About this task: Give again, word for word, each line of the data from the first through the one containing "Whether you’re a". Pictures stay out.

Data records:
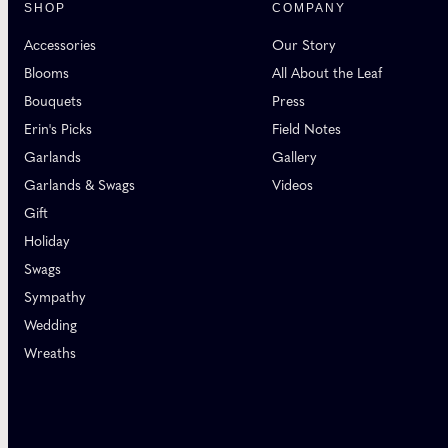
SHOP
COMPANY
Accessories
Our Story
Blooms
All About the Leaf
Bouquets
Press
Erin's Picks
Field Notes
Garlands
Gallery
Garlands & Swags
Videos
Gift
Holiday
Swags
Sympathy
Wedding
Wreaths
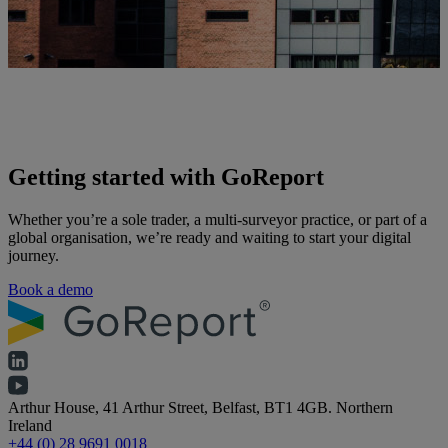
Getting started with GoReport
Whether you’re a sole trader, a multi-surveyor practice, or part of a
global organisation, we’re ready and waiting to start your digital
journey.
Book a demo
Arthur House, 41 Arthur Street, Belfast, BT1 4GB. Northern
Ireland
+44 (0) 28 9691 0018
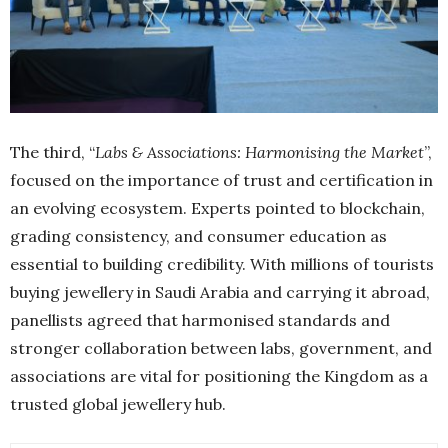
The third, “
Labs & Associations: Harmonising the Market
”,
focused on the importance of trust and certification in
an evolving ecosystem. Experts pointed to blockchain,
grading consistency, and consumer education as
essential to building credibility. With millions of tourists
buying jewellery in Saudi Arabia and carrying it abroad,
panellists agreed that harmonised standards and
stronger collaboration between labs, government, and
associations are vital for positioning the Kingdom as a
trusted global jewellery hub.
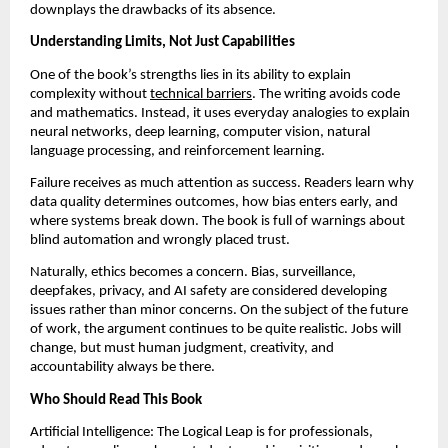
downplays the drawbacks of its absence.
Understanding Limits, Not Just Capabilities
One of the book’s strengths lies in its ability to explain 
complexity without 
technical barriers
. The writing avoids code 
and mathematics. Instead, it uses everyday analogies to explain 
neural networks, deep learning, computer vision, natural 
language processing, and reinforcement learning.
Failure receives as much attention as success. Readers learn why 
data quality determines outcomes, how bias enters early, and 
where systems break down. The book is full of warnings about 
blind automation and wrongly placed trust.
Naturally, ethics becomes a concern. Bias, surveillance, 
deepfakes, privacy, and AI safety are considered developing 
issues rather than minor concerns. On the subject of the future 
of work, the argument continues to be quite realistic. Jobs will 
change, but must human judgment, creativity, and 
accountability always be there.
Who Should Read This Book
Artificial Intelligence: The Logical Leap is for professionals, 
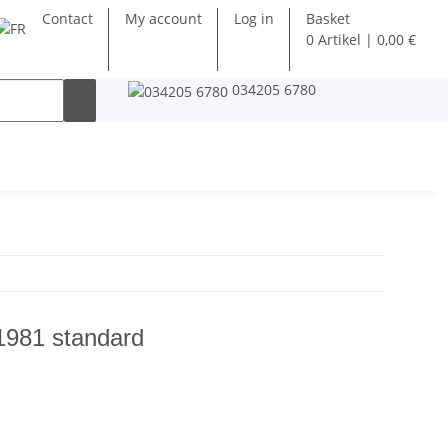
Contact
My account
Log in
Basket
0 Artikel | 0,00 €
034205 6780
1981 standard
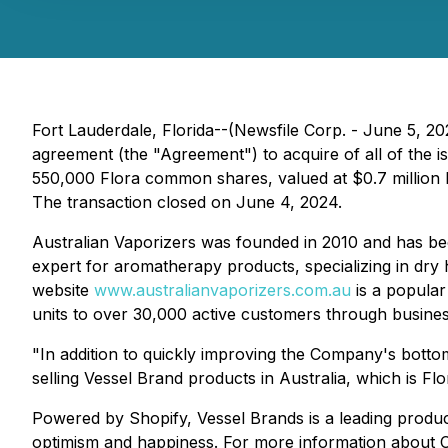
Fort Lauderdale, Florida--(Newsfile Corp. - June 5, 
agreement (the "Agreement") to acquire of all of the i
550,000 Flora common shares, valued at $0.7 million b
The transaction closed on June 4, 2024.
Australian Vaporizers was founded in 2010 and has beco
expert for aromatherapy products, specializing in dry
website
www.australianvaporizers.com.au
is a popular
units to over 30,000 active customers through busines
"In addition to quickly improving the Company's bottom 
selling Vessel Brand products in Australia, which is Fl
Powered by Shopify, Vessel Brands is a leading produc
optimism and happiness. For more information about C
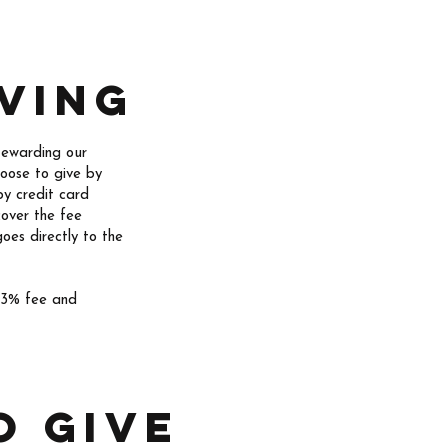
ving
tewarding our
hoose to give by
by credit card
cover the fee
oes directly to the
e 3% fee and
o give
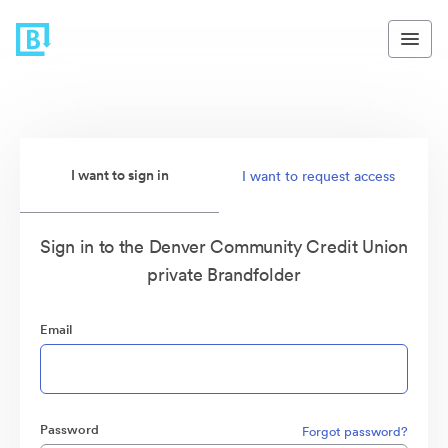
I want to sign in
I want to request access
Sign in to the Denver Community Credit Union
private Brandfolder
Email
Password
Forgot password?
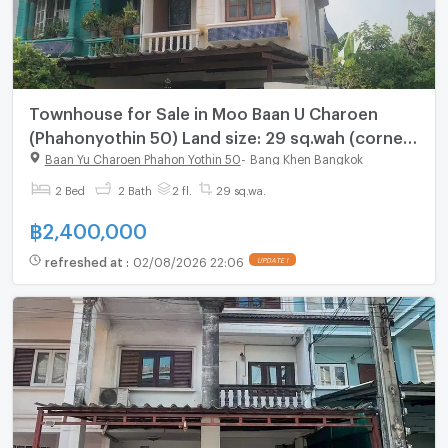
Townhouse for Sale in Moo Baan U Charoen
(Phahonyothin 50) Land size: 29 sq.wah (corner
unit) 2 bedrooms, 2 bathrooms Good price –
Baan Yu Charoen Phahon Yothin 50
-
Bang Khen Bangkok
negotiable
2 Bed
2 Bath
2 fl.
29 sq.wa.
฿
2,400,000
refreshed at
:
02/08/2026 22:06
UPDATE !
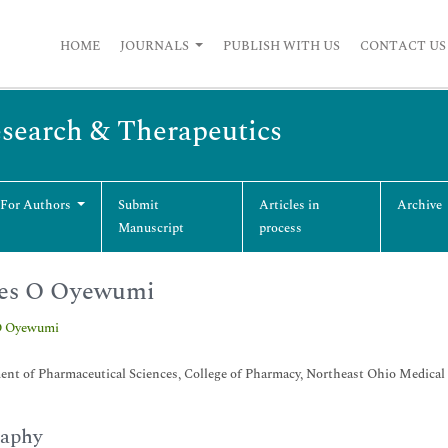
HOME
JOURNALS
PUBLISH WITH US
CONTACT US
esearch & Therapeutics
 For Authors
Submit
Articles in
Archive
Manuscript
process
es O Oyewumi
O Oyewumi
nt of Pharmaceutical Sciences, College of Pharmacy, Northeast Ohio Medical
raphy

Answer box:
SHOP
COMPANY
Accessories
Our Story
Blooms
All About the Leaf
Bouquets
Press
Erin's Picks
Field Notes
Garlands
Gallery
Garlands & Swags
Videos
Gift
Holiday
Swags
Sympathy
Wedding
Wreaths
Getting started with GoReport
Whether you’re a sole trader, a multi-surveyor practice, or part of a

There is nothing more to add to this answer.